Orçamento de 2021 passará por “acordo político” para ser sancionado
Despesas obrigatórias foram encolhidas e emendas parlamentares, infladas, gerando "contabilidade criativa"
O Congresso Nacional e a equipe econômica do governo de Jair Bolsonaro entraram em um “acordo político” para definir cortes e manutenções do Orçamento de 2021, aprovado pelos parlamentares em 21 de março, segundo a nova ministra da Secretaria de Governo, Flávia Arruda, em declaração ao jornal O Globo.
As mudanças deverão ser feitas por meio de vetos ao texto, mas não se sabe ainda se o ajuste de valores será feito por meio de vetos do próprio presidente ou do Congresso Nacional.
De qualquer maneira, há consenso entre os políticos e a área técnica sobre a necessidade de manter a proposta orçamentária dentro das regras fiscais.
O caminho mais provável de ser escolhido é o veto a emendas parlamentares, instrumento pelo qual deputados e senadores destinam valores do Orçamento para os projetos que consideram prioritários. O Congresso já concordou, estabelecido o acordo, em cortar pelo menos R$ 13 bilhões em emendas.
Aumento de verba para programas de interesse para Bolsonaro
Somente a verba destinada ao desenvolvimento regional – ponto estratégico a Bolsonaro tendo como perspectiva a eleição presidencial de 2022 – aumentou em 647,5% em relação à verba do projeto enviado em agosto aos parlamentares: de R$ 1,728 bilhão para R$ 12,919 bilhões.
Outras áreas consideradas de interesse do presidente também tiveram o orçamento inflado após acordos partidários no Congresso. Os programas ligados à proteção à vida e fortalecimento da família receberam um aumento de 154,1%, saindo de R$ 132 milhões em agosto de 2020 para R$ 336 milhões.
De um lado, para aumentar a verba de emendas parlamentares destinadas principalmente ao desenvolvimento regional, foi necessário diminuir o outro lado do cobertor.

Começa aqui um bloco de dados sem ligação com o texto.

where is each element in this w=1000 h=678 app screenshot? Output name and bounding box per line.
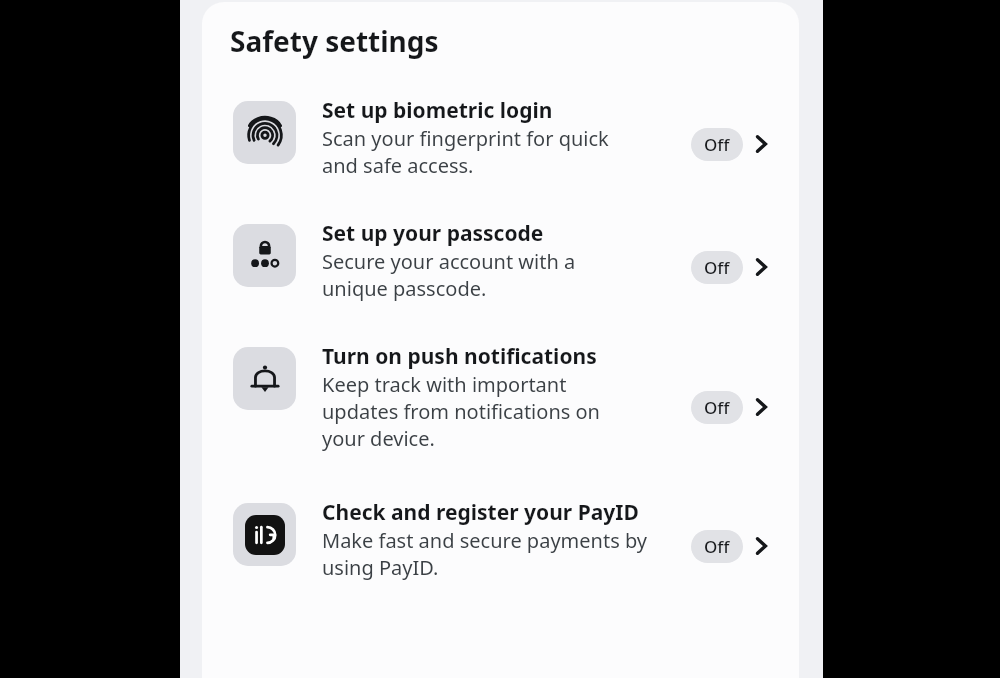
- button[interactable]: Off: [691, 251, 743, 284]
- staticText: your device.: [322, 425, 435, 452]
- staticText: Off: [704, 535, 730, 558]
- staticText: and safe access.: [322, 152, 474, 179]
- staticText: Check and register your PayID: [322, 498, 639, 527]
- button[interactable]: Off: [691, 391, 743, 424]
- button[interactable]: Open Check and register your PayID: [743, 528, 779, 564]
- staticText: Safety settings: [230, 22, 439, 60]
- staticText: Scan your fingerprint for quick: [322, 125, 609, 152]
- button[interactable]: Off: [691, 128, 743, 161]
- button[interactable]: Open Turn on push notifications: [743, 389, 779, 425]
- staticText: updates from notifications on: [322, 398, 600, 425]
- staticText: Off: [704, 256, 730, 279]
- staticText: Set up biometric login: [322, 96, 553, 125]
- staticText: Keep track with important: [322, 371, 567, 398]
- button[interactable]: Set up your passcode: [202, 219, 799, 315]
- staticText: unique passcode.: [322, 275, 487, 302]
- button[interactable]: Set up biometric login: [202, 96, 799, 192]
- button[interactable]: Turn on push notifications: [202, 342, 799, 471]
- button[interactable]: Open Set up biometric login: [743, 126, 779, 162]
- staticText: Off: [704, 396, 730, 419]
- button[interactable]: Check and register your PayID: [202, 498, 799, 594]
- staticText: Off: [704, 133, 730, 156]
- staticText: Turn on push notifications: [322, 342, 597, 371]
- staticText: Secure your account with a: [322, 248, 576, 275]
- staticText: Set up your passcode: [322, 219, 544, 248]
- staticText: using PayID.: [322, 554, 439, 581]
- button[interactable]: Open Set up your passcode: [743, 249, 779, 285]
- button[interactable]: Off: [691, 530, 743, 563]
- staticText: Make fast and secure payments by: [322, 527, 648, 554]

Retirou-se, portanto, o dinheiro de despesas obrigatórias, como aposentadorias e outros benefícios da seguridade social, bem como diminuiu-se o orçamento de programas ligados à conservação e uso sustentável da biodiversidade e dos recursos naturais (23,4%); inserção econômica no cenário internacional (16,1%); mudança climática (7,9%); transparência, integridade e combate à corrupção (2,9%); e agropecuária sustentável (1,7%).
Tanto de um lado quanto do outro do cobertor, no entanto, a conta não fecha, se levado em consideração o teto de gastos e a política de austeridade do governo federal em relação aos gastos sociais.

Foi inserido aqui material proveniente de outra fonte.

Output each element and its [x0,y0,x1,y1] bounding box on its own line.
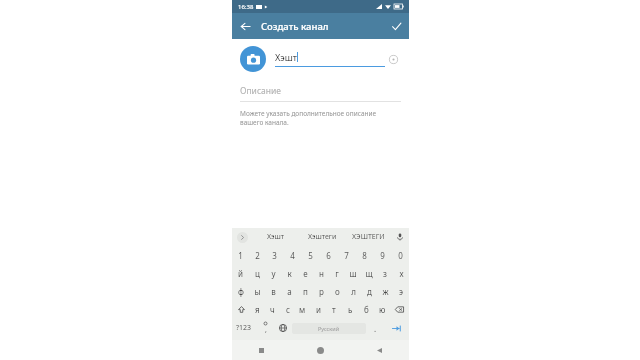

A diferença da previsão de despesas aumentou cerca de R$ 20 bilhões entre a enviada em agosto aos parlamentares e a aprovada em março.
Crime de responsabilidade e impeachment podem entrar no horizonte
Ainda que o orçamento geralmente seja analisado pelo Tribunal de Contas da União (TCU) somente após a publicação no Diário Oficial da União (DOU), o Orçamento de 2021 já foi parar no TCU, mesmo sem ser sancionado ainda por Bolsonaro.
Por ter diminuído o volume das despesas obrigatórias, que representam 95% de todo o orçamento federal, “sem justificativa técnica robusta”, de acordo com o Tesouro Nacional, o Orçamento cria uma “contabilidade criativa” ao extinguir despesas que não podem simplesmente ser canceladas.
No total, o Congresso transferiu R$ 26,45 bilhões das despesas obrigatórias para as emendas parlamentares.
Os outros 5% do orçamento são as despesas discricionárias, que são justamente os investimentos com infraestrutura. Com o teto de gastos, no entanto, 5% não são suficientes para financiar os projetos bolsonaristas.
Essa má-gestão financeira pode, no entanto, levar ao temido crime de responsabilidade fiscal e, consequentemente, ao impeachment.
Por isso, a equipe econômica do governo corre para diminuir o orçamento. Um crime de responsabilidade pode ocorrer somente a partir da execução dos pagamentos, e não a partir da sanção do projeto.